*Data excerpts*:
§
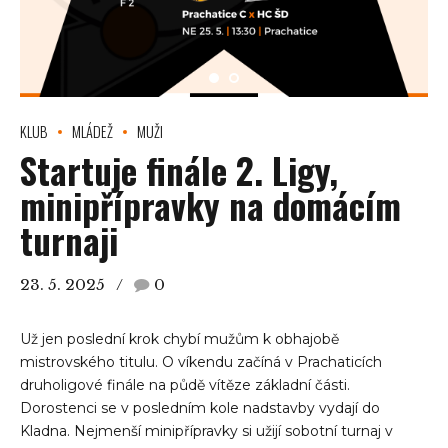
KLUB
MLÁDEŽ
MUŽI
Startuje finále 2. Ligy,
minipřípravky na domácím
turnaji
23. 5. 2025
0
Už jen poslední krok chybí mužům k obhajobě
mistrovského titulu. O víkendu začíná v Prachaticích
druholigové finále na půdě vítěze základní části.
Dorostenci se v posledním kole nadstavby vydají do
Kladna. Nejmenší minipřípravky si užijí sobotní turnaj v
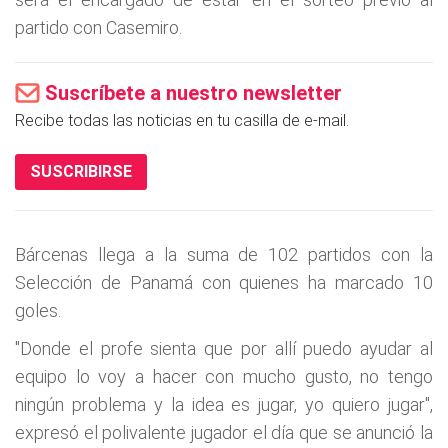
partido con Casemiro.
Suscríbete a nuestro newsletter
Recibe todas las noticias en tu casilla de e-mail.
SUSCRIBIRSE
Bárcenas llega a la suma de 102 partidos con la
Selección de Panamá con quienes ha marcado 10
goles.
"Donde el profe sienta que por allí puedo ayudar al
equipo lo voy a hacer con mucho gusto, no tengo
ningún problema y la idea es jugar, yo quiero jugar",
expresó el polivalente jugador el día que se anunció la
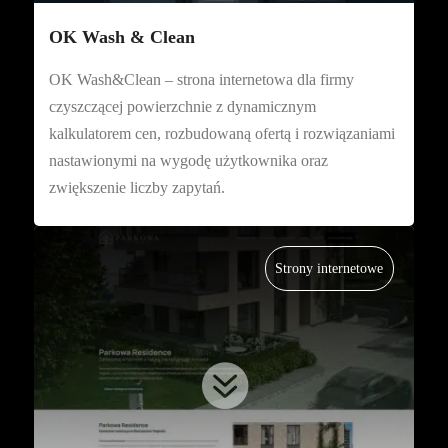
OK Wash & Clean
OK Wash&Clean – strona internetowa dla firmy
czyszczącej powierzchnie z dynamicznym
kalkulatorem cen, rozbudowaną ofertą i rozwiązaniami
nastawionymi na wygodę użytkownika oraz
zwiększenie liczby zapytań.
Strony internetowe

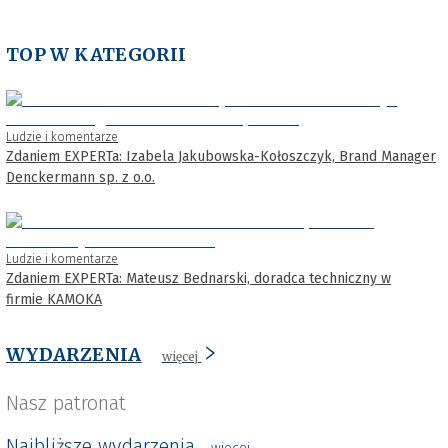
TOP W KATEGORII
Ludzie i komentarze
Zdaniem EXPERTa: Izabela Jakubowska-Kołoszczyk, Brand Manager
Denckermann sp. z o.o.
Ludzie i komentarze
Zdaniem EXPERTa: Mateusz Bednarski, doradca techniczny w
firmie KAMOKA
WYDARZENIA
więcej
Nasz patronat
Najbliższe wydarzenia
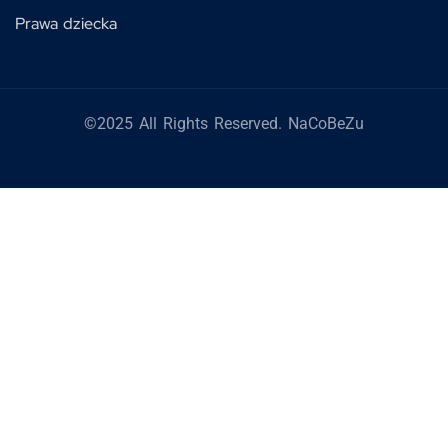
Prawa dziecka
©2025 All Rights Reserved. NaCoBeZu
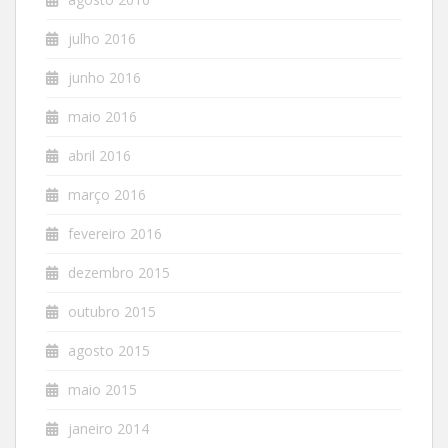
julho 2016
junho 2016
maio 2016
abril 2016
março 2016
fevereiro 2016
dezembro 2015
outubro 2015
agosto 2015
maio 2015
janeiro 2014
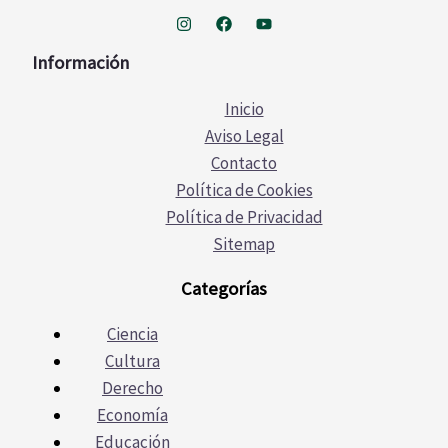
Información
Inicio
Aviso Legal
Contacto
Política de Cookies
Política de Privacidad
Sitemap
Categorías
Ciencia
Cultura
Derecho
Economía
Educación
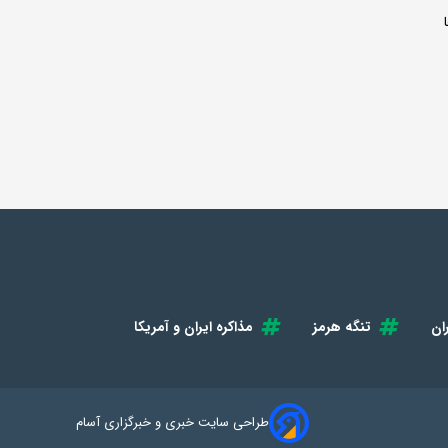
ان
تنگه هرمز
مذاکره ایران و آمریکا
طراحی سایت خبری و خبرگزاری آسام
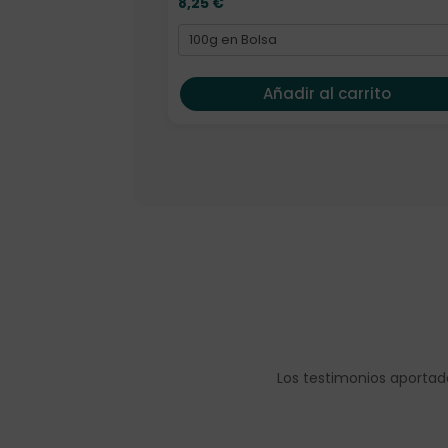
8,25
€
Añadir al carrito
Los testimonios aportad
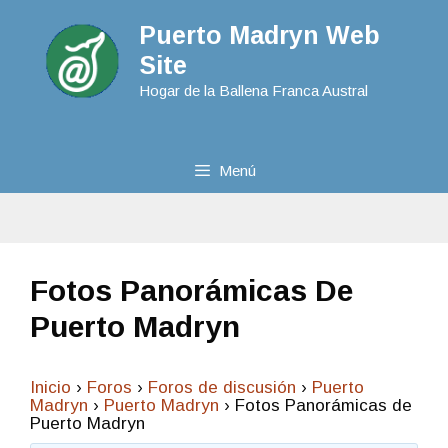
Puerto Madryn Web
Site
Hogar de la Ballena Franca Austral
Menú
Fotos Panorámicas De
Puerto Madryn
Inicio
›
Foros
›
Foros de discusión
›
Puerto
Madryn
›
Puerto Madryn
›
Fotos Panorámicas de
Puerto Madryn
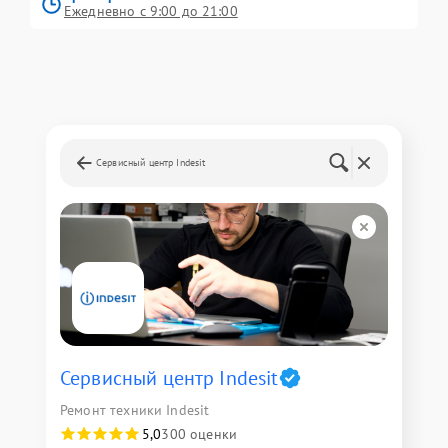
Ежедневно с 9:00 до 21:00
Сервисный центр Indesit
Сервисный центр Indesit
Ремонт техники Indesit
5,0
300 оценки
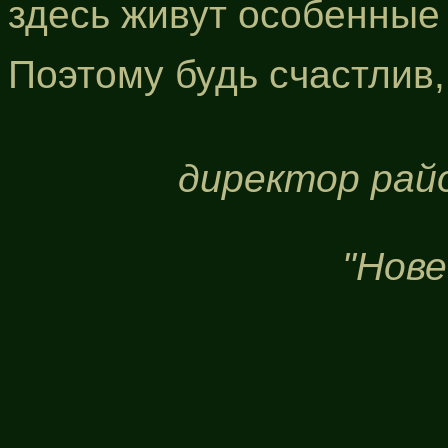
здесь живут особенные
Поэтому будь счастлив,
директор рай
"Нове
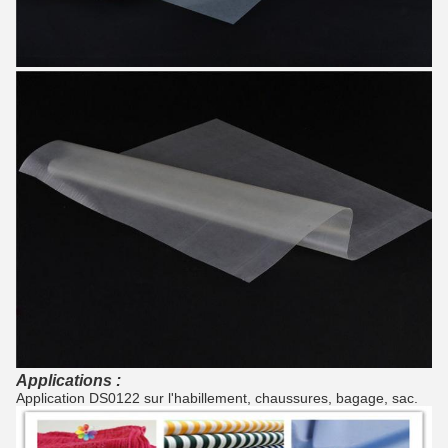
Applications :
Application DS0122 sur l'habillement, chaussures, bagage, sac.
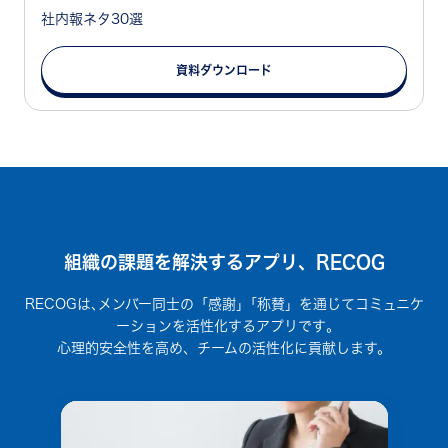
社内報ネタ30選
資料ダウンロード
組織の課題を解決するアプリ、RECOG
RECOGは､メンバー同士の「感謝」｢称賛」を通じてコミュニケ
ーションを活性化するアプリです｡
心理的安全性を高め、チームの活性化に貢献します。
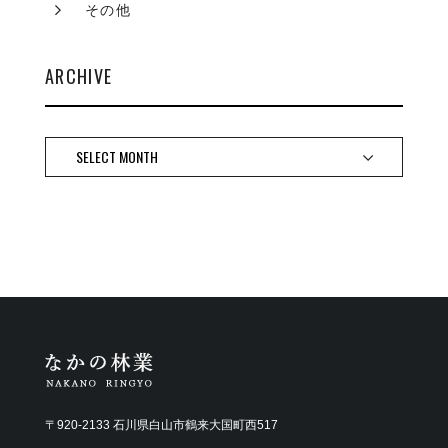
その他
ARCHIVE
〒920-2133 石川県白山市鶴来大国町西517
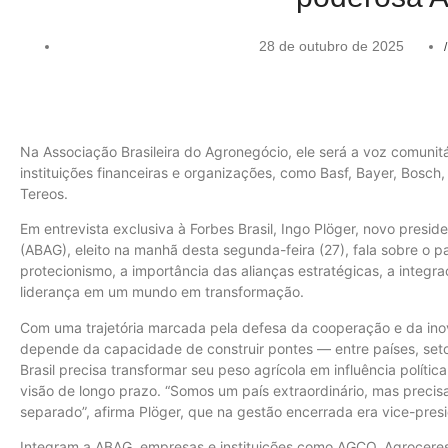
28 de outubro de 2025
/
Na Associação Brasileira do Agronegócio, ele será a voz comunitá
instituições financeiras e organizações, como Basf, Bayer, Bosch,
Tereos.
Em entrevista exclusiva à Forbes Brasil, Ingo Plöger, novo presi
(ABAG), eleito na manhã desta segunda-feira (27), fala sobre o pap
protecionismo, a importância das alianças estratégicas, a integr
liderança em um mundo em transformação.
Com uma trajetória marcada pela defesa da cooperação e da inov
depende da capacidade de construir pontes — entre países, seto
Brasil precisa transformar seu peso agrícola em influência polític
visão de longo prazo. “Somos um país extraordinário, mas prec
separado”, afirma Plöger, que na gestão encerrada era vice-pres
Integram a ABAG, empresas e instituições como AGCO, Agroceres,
§
*ACTION ITEM*:
Omit every picture, and please return the entries exactly from the first line through the line with "Denckermann sp. z o.o.", both included.

*TASK RESPONSE*:
KLUB
MLÁDEŽ
MUŽI
Startuje finále 2. Ligy,
minipřípravky na domácím
turnaji
23. 5. 2025
0
Už jen poslední krok chybí mužům k obhajobě
mistrovského titulu. O víkendu začíná v Prachaticích
druholigové finále na půdě vítěze základní části.
Dorostenci se v posledním kole nadstavby vydají do
Kladna. Nejmenší minipřípravky si užijí sobotní turnaj v
partido con Casemiro.
Suscríbete a nuestro newsletter
Recibe todas las noticias en tu casilla de e-mail.
SUSCRIBIRSE
Bárcenas llega a la suma de 102 partidos con la
Selección de Panamá con quienes ha marcado 10
goles.
"Donde el profe sienta que por allí puedo ayudar al
equipo lo voy a hacer con mucho gusto, no tengo
ningún problema y la idea es jugar, yo quiero jugar",
expresó el polivalente jugador el día que se anunció la
OK Wash & Clean
OK Wash&Clean – strona internetowa dla firmy
czyszczącej powierzchnie z dynamicznym
kalkulatorem cen, rozbudowaną ofertą i rozwiązaniami
nastawionymi na wygodę użytkownika oraz
zwiększenie liczby zapytań.
Strony internetowe

TOP W KATEGORII
Ludzie i komentarze
Zdaniem EXPERTa: Izabela Jakubowska-Kołoszczyk, Brand Manager
Denckermann sp. z o.o.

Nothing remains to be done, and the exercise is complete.